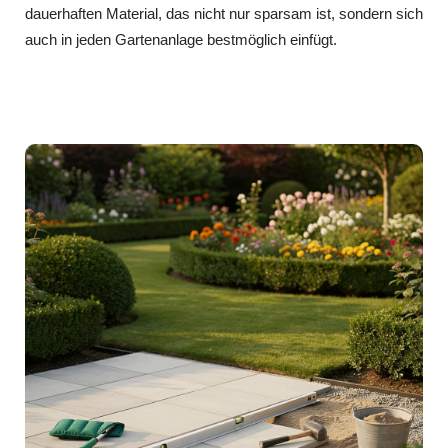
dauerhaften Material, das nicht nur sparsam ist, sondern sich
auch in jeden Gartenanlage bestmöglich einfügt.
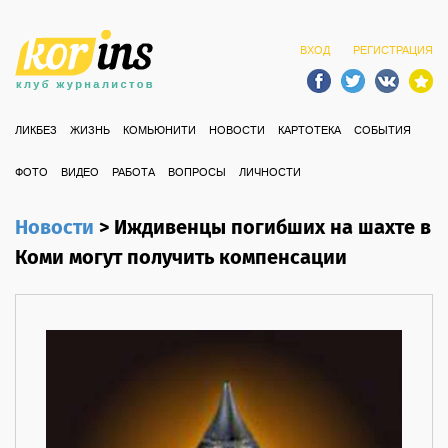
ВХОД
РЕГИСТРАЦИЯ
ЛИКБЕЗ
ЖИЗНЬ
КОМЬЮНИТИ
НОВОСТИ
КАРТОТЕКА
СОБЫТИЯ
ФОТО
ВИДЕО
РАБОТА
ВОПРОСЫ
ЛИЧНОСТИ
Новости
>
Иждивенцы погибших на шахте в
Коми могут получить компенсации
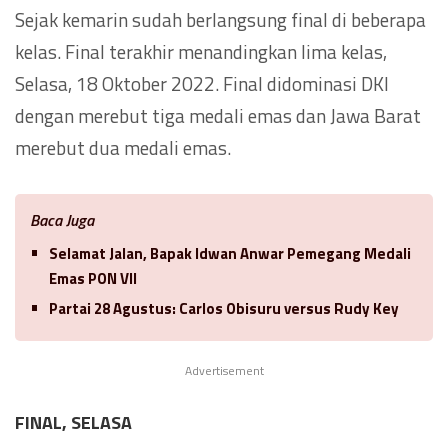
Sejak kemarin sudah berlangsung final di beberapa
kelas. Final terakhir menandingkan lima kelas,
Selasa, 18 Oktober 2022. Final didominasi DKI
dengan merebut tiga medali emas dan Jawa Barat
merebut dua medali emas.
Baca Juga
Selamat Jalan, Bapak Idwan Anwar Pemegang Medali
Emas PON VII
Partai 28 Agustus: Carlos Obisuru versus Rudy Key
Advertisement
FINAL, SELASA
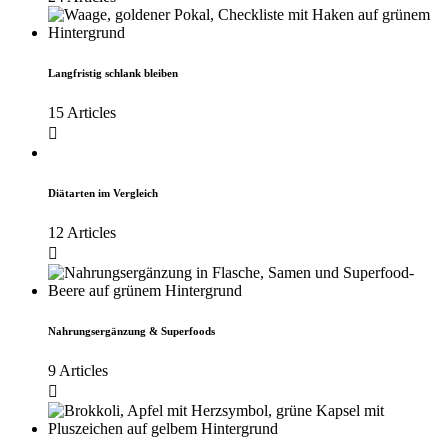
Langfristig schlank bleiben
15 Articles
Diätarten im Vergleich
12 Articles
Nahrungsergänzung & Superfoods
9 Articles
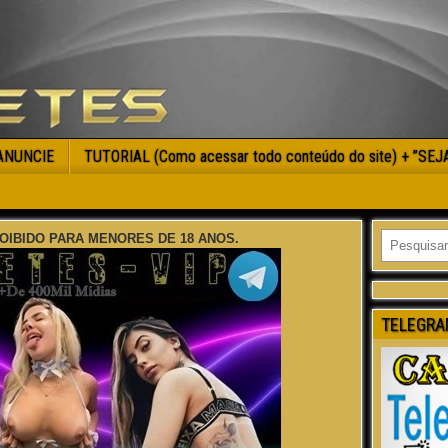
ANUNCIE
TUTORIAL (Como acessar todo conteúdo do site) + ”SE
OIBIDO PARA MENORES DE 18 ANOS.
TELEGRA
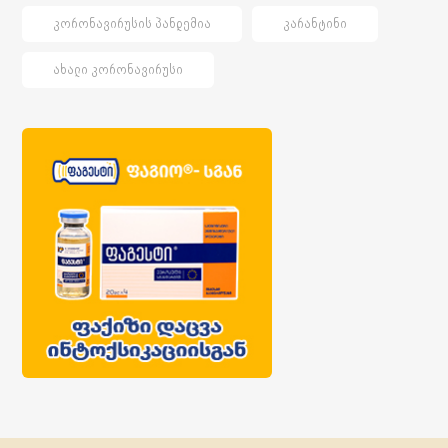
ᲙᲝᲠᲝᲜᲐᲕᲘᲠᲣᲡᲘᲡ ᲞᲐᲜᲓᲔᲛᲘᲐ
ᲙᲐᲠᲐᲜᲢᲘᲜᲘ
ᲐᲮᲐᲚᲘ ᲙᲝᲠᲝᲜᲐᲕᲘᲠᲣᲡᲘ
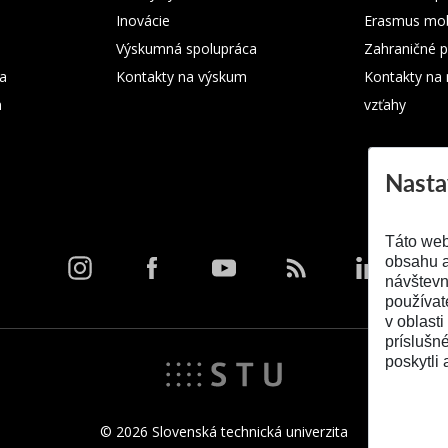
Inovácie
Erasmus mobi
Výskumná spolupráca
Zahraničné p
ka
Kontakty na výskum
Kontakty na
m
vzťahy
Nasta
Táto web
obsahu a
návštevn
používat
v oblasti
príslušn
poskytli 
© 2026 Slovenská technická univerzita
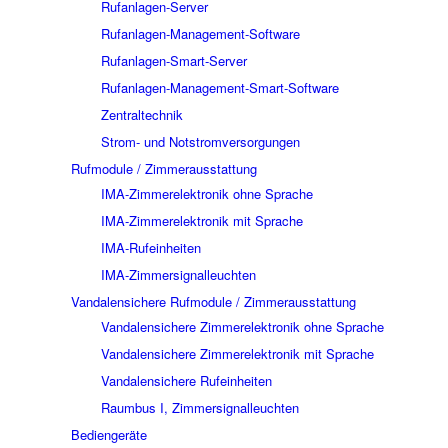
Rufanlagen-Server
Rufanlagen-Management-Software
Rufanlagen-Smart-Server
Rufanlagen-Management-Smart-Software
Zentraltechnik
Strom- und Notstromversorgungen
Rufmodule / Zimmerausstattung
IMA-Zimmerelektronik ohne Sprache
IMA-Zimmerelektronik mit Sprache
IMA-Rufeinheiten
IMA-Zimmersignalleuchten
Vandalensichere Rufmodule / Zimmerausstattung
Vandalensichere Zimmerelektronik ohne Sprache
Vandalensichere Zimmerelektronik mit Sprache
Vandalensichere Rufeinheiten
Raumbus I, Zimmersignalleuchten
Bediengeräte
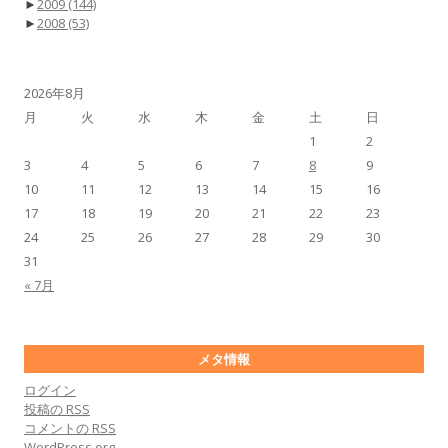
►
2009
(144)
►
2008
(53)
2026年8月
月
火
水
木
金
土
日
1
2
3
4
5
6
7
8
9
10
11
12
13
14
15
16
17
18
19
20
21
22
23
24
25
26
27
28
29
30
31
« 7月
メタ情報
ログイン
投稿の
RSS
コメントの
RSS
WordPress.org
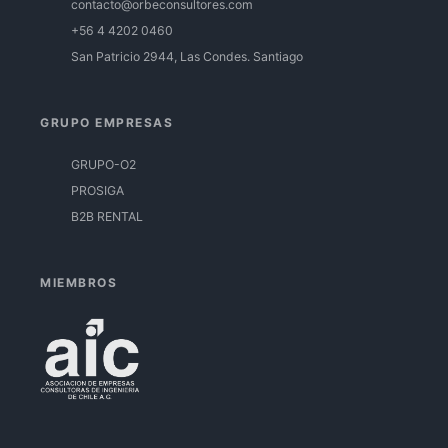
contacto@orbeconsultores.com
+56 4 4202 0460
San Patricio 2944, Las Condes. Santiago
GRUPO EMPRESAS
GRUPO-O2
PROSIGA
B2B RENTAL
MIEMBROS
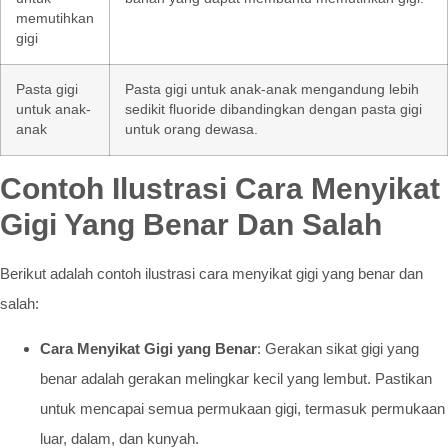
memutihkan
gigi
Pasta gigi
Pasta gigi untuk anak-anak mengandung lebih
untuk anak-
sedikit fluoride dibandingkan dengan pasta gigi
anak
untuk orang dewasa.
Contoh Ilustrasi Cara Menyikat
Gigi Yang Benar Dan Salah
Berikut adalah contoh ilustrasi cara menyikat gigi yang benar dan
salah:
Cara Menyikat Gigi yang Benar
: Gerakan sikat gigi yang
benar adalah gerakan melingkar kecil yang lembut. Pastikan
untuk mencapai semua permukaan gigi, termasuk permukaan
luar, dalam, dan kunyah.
* * *
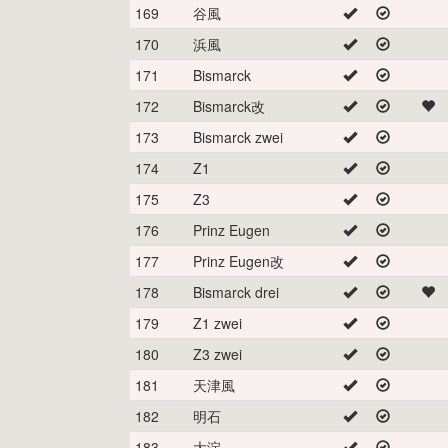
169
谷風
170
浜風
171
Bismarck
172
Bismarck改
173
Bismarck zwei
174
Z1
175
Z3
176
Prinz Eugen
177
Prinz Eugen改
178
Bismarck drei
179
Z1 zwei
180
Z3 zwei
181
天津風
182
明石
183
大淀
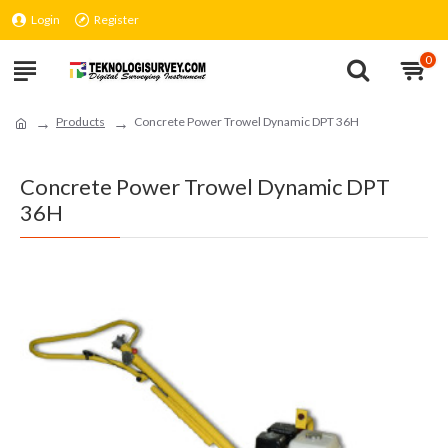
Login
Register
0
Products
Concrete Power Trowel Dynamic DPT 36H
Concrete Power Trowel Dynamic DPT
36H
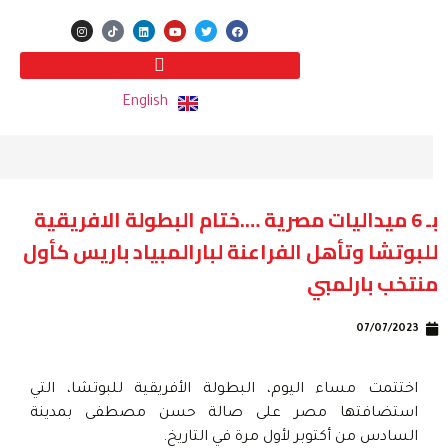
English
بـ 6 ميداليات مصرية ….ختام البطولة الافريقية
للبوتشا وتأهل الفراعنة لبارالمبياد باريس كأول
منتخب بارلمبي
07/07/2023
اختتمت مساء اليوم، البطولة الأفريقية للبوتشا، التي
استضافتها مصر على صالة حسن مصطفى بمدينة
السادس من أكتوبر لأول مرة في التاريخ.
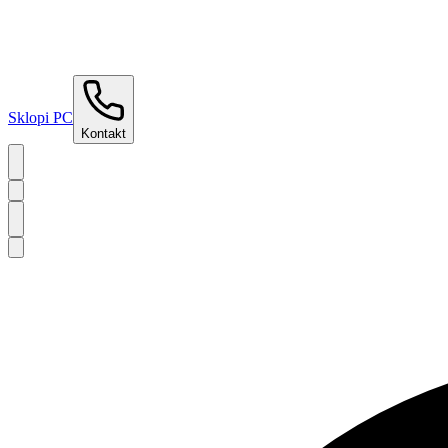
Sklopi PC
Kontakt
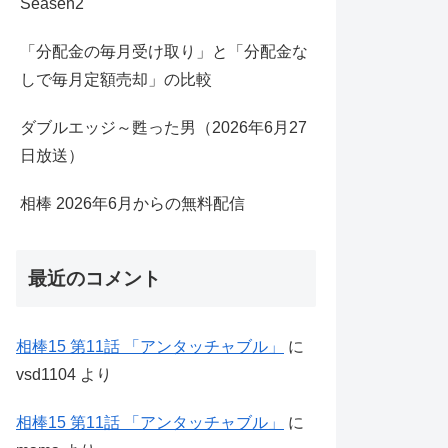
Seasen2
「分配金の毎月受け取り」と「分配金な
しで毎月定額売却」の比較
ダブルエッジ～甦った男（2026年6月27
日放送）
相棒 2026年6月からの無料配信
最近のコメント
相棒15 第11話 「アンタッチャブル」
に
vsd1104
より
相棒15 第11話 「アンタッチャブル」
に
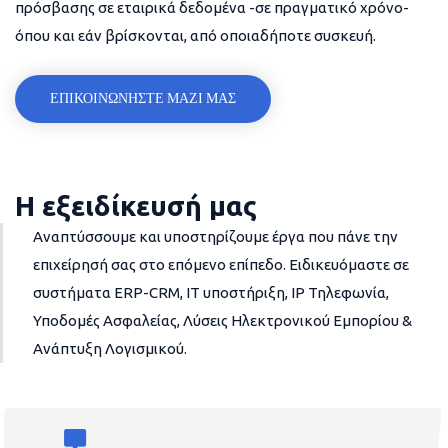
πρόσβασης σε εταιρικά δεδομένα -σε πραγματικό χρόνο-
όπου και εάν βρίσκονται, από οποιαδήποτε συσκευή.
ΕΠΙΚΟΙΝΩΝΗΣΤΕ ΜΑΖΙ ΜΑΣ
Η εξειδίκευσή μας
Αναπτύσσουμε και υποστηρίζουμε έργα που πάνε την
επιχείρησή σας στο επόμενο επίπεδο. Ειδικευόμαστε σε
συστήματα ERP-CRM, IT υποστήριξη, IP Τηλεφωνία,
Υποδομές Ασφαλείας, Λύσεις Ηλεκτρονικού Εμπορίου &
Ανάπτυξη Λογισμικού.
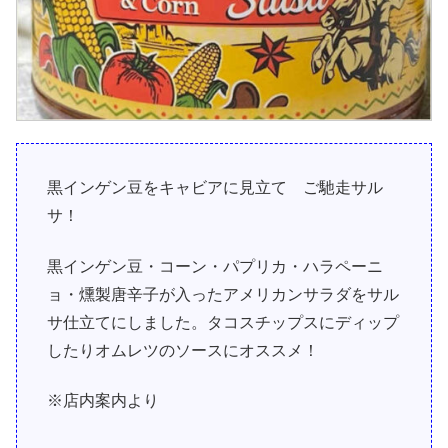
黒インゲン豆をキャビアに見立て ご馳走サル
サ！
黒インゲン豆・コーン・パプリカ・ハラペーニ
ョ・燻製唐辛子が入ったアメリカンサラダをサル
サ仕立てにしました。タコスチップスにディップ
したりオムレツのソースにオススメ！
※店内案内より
==
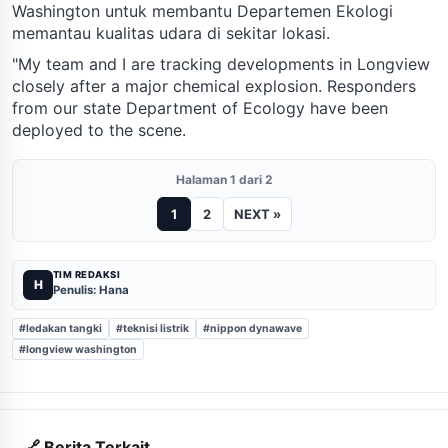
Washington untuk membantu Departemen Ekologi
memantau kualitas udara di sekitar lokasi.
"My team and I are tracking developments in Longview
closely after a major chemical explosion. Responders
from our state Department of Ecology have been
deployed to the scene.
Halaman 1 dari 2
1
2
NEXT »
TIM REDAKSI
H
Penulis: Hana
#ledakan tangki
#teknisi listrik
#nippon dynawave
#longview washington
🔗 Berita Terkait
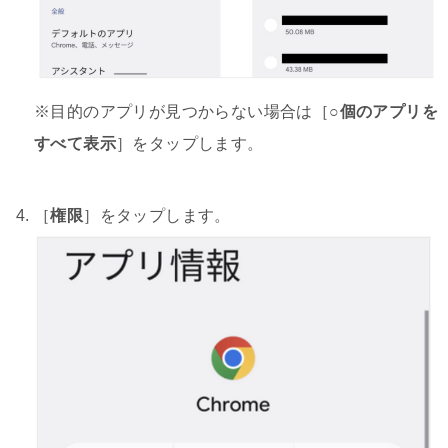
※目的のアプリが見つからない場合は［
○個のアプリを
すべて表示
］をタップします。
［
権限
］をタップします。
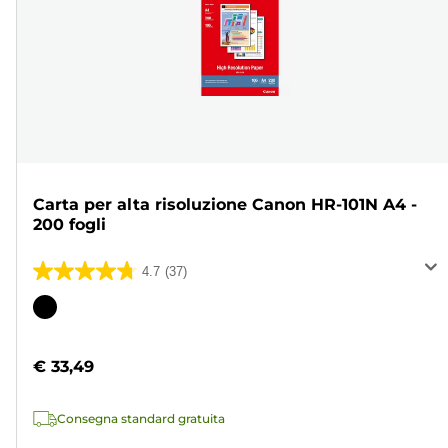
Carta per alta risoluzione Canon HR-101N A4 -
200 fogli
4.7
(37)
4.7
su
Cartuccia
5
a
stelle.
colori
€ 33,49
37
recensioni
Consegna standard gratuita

▸ YOUR TASK
Which lines of the data include the word "untuk"? Copy each one.

▸ EXPECTED OUTPUT
Pasta gigi untuk anak-anak mengandung lebih
untuk anak-
untuk orang dewasa.
untuk mencapai semua permukaan gigi, termasuk permukaan
Washington untuk membantu Departemen Ekologi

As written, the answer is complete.